While the facts of the case convinced Parham and Siegler of Anthony’s innocence, it didn’t stop earlier special prosecutors from attempting to pursue a case based on bad science. The Austin Chronicle reported in 2009 that “prosecutors…brought in Fort Bend County Deputy Keith Pikett to conduct a ‘scent lineup'” and allegedly testify to Graves’ guilt based on his basset hound’s ability to pick up smells more than a decade after the crime was committed. Thankfully, the state decided to drop that angle. (The Texas Court of Criminal Appeals actually concluded in late 2010 that dog-scent lineups are insufficient evidence to secure a conviction in the state on the heels of a report by the Innocence Project of Texas debunking the unvalidated procedure.)
Despite his release, Anthony still has a lot to contend with. Men and women who are able to prove their innocence are forced to suddenly readjust to a society that all but forgot them, and they have to make up for years of lost personal and professional experiences. In Anthony’s case, however, he has an enormous support system with an overwhelming number of family and friends standing behind him.

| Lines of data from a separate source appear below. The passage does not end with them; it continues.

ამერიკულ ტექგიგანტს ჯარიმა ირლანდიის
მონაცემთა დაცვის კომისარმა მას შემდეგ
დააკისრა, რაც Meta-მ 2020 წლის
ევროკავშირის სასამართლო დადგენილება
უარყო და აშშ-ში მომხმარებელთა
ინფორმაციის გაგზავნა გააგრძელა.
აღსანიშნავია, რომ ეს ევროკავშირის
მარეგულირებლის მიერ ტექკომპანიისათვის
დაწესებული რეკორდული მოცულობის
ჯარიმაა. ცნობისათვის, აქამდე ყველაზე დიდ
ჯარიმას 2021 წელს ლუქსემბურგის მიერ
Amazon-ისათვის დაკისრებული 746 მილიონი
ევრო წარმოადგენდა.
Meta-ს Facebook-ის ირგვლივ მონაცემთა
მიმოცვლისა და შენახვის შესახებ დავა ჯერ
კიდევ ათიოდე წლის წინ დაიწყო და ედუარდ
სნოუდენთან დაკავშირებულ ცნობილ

I spoke with him briefly the day of his press conference in Houston, following his release on October 27. It was four years since I first heard his voice. We spoke by phone, not terribly unlike the first time except the obvious major difference being we weren’t in a rusty, paint-chipped booth anymore. He was free, and I did what everybody tends to ask men and women who survive what Anthony survived: I asked him how he felt.

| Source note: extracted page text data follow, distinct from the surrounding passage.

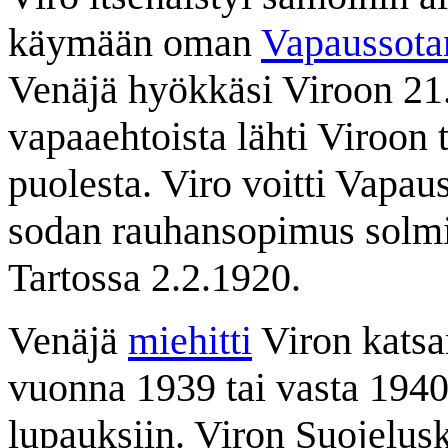
käymään oman
Vapaussota
Venäjä hyökkäsi Viroon 21
vapaaehtoista lähti Viroon
puolesta. Viro voitti Vapau
sodan rauhansopimus solmit
Tartossa 2.2.1920.
Venäjä
miehitti
Viron katsa
vuonna 1939 tai vasta 1940 
lupauksiin. Viron Suojelusk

“I don’t know,” he responded, the most honest answer I could have expected.
Anthony’s attorneys are working with Siegler and Parham as of mid November in pursuit of compensation for him under the Tim Cole Act. While Texas is home to the largest number of exonerations in the country, it also leads in its exoneree compensation policy. If approved, Anthony is eligible for $80,000 for each year he was wrongfully incarcerated and college tuition. He plans to use the latter to take communication classes in order to help other wrongfully convicted men and women, classes not unlike the one that introduced a group of wide-eyed journalism students to his case.
Friends and colleagues still ask how I feel about having worked on the case, and I keep responding the same way: It’s utterly surreal for me to not worry about Anthony after doing nothing but for seven years. I don’t have to worry about new junk science being used to convict him, and I don’t have to worry about the state using nothing more than circumstantial evidence as a means to execute him.

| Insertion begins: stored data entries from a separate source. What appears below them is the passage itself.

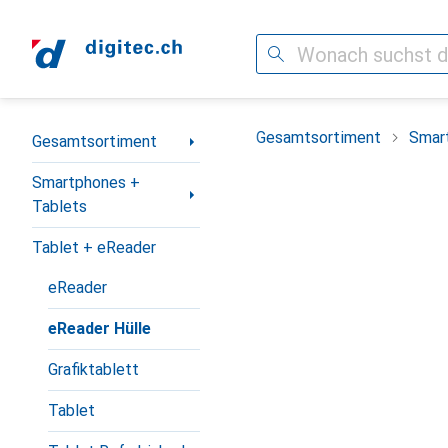
Suche
Navigation nach Kategorien
Gesamtsortiment
Smar
Gesamtsortiment
Smartphones +
Tablets
Tablet + eReader
eReader
eReader Hülle
Grafiktablett
Tablet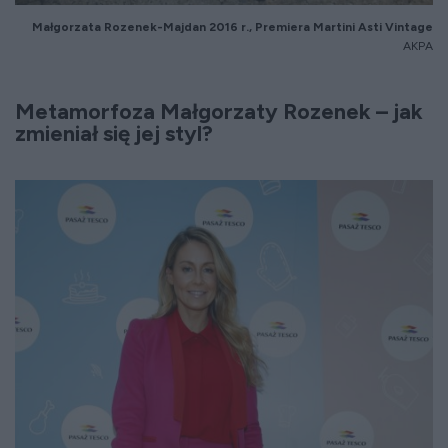
Małgorzata Rozenek-Majdan 2016 r., Premiera Martini Asti Vintage
AKPA
Metamorfoza Małgorzaty Rozenek – jak
zmieniał się jej styl?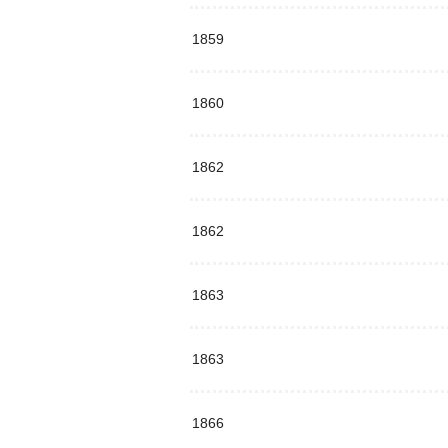
1859
1860
1862
1862
1863
1863
1866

Relieved as I may be, the lessons we learned were nonetheless stark and jarring. The students I worked with-my friends-we can laugh about it now, but two of us received threats of litigation, others were chased and threatened with a gun and most of us experienced firsthand the grim racial reality that exists in small towns like the ones we visited in the course of our work.
We were laypeople, for all intents and purposes-young journalism students digging extensively into a case that the state of Texas didn’t deem worthy of revisiting at the time. Those locals and witnesses who agreed to talk with us usually understood that we were working to prove what so many of them already believed: that Anthony was innocent and that the state made a harrowing mistake. It’s nothing short of humbling to realize that some of the work we did helped prevent it from becoming a deadly mistake.